By passing the Fiscal Year 2018 and 2019 Intelligence Authorization Acts, the Committee has again moved forward eight other key Wyden provisions.

  1. Requiring a report on the threat to the United States from Russian money laundering. The provision directs the intelligence agencies to work with the Treasury Department’s Office of Terrorism and Financial Intelligence to assess the scope and threat of Russian money laundering to the United States.
  2. Requiring Congressional notification before the establishment of any U.S.-Russia cybersecurity unit, including a report on what intelligence will be shared with the Russians, any counterintelligence concerns and how those concerns would be mitigated.
  3. Requiring a report from the Intelligence Community on whether cybersecurity vulnerabilities in the U.S. cell network, including known vulnerabilities to SS7, are resulting in foreign government surveillance of Americans. 
  4. Prohibiting Intelligence Community officials who are nominated for Senate-confirmed positions from making declassification decisions about themselves. The decisions would be made by the Director of National Intelligence.
  5. Removing the cap on the number of state election officials with security clearances, to better prepare for future threats to election systems.
  6. Establishing new cybersecurity protections for Intelligence Community officials’ personal devices.
  7. Requiring a study on encrypting the Intelligence Community’s unclassified communications.
  8. Requiring a report on protecting the confidentiality of whistleblowers’ communications during ongoing security clearance evaluations.
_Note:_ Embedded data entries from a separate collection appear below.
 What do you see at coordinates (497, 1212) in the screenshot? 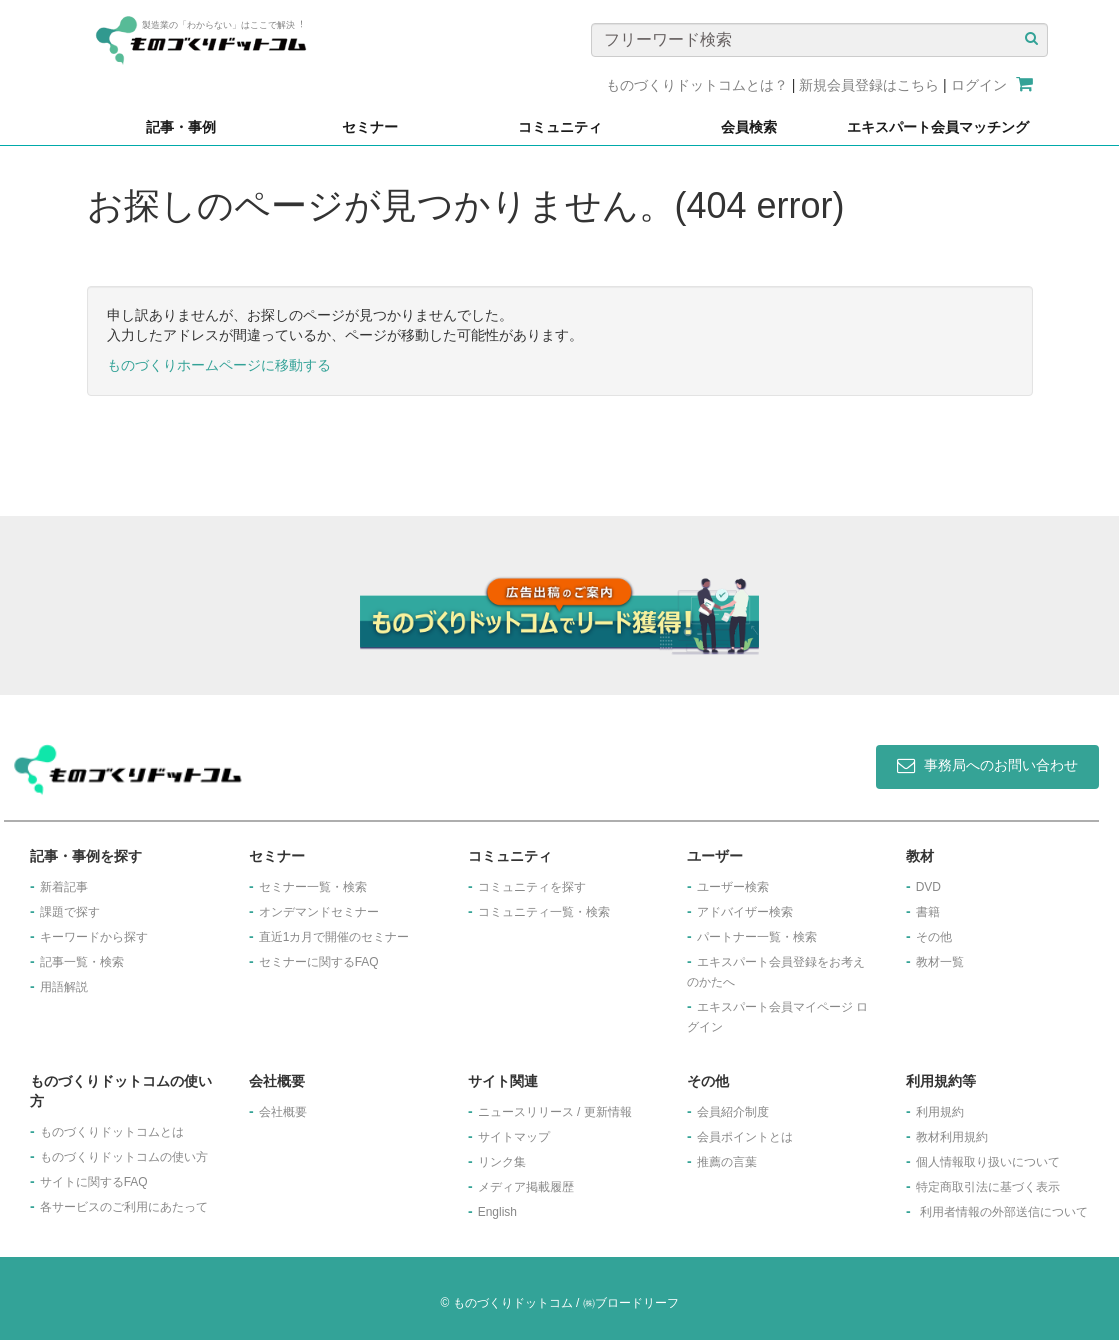
I see `English` at bounding box center [497, 1212].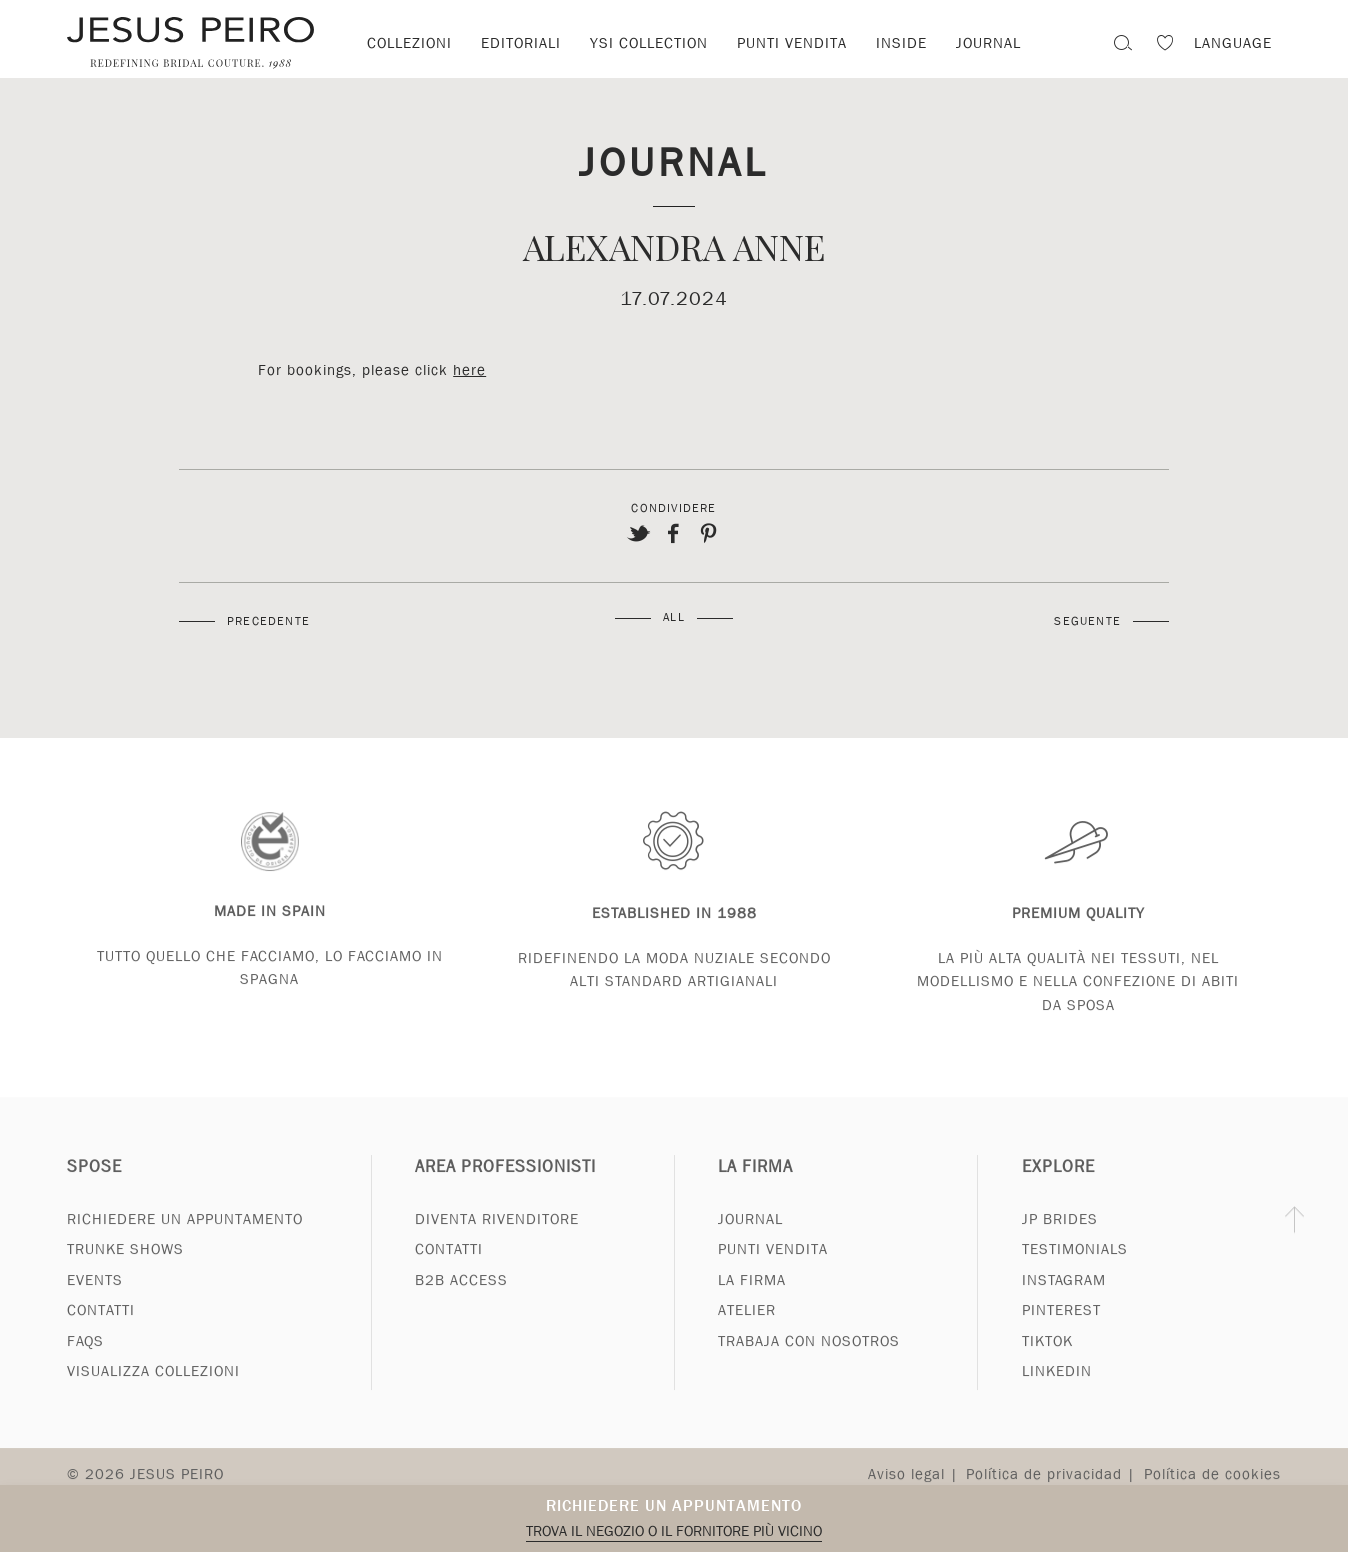  What do you see at coordinates (268, 621) in the screenshot?
I see `Precedente` at bounding box center [268, 621]. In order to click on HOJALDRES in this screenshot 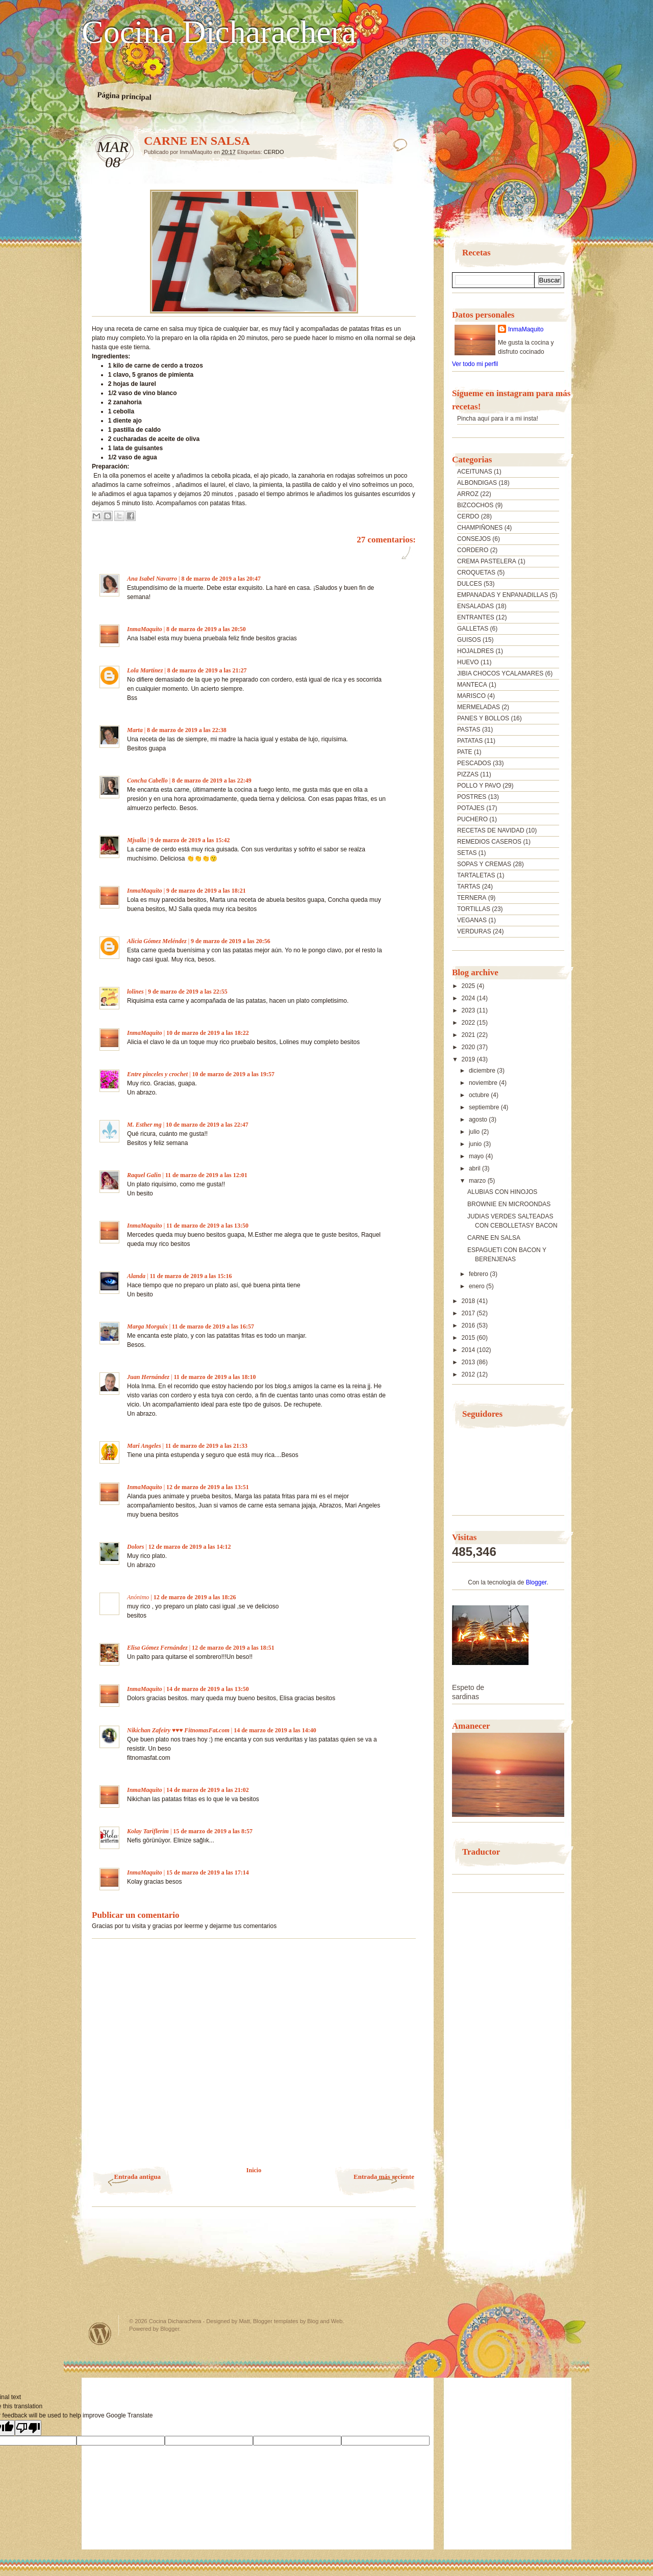, I will do `click(475, 651)`.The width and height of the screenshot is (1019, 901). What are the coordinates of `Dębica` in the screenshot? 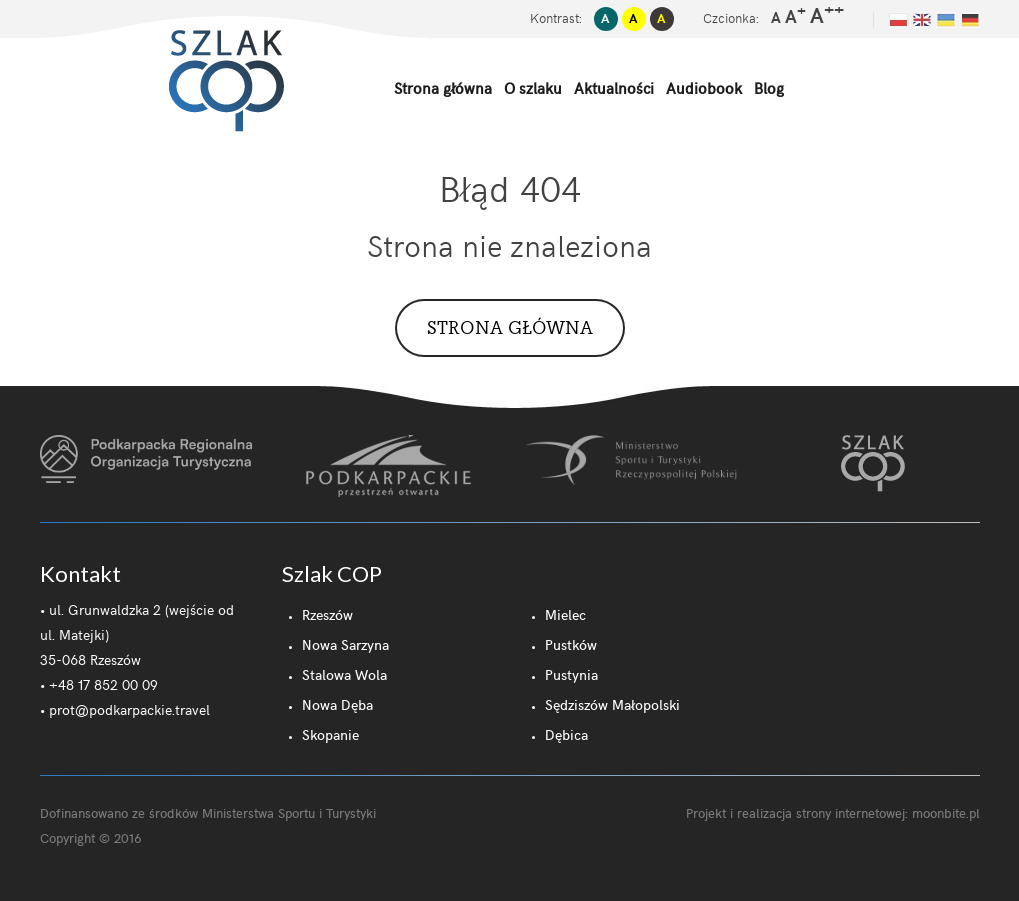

Although Wyden voted in favor of the combined bills, he continues to object to a provision from the Fiscal Year 2018 bill that could set a troubling constitutional precedent. The provision states that, “WikiLeaks and the senior leadership of WikiLeaks resemble a non-state hostile intelligence service often abetted by state actors and should be treated as such a service by the United States.”

Wyden also has concerns about a provision in the Fiscal Year 2020 bill that extends the Intelligence Identities Protection Act so that it applies indefinitely, including to individuals who have been in the United States for decades and have become senior management or have retired. Wyden, who in 2010 authored legislation to increase the penalties for outing covert agents, is concerned that the provision is unnecessary and could be used as another means to avoid accountability.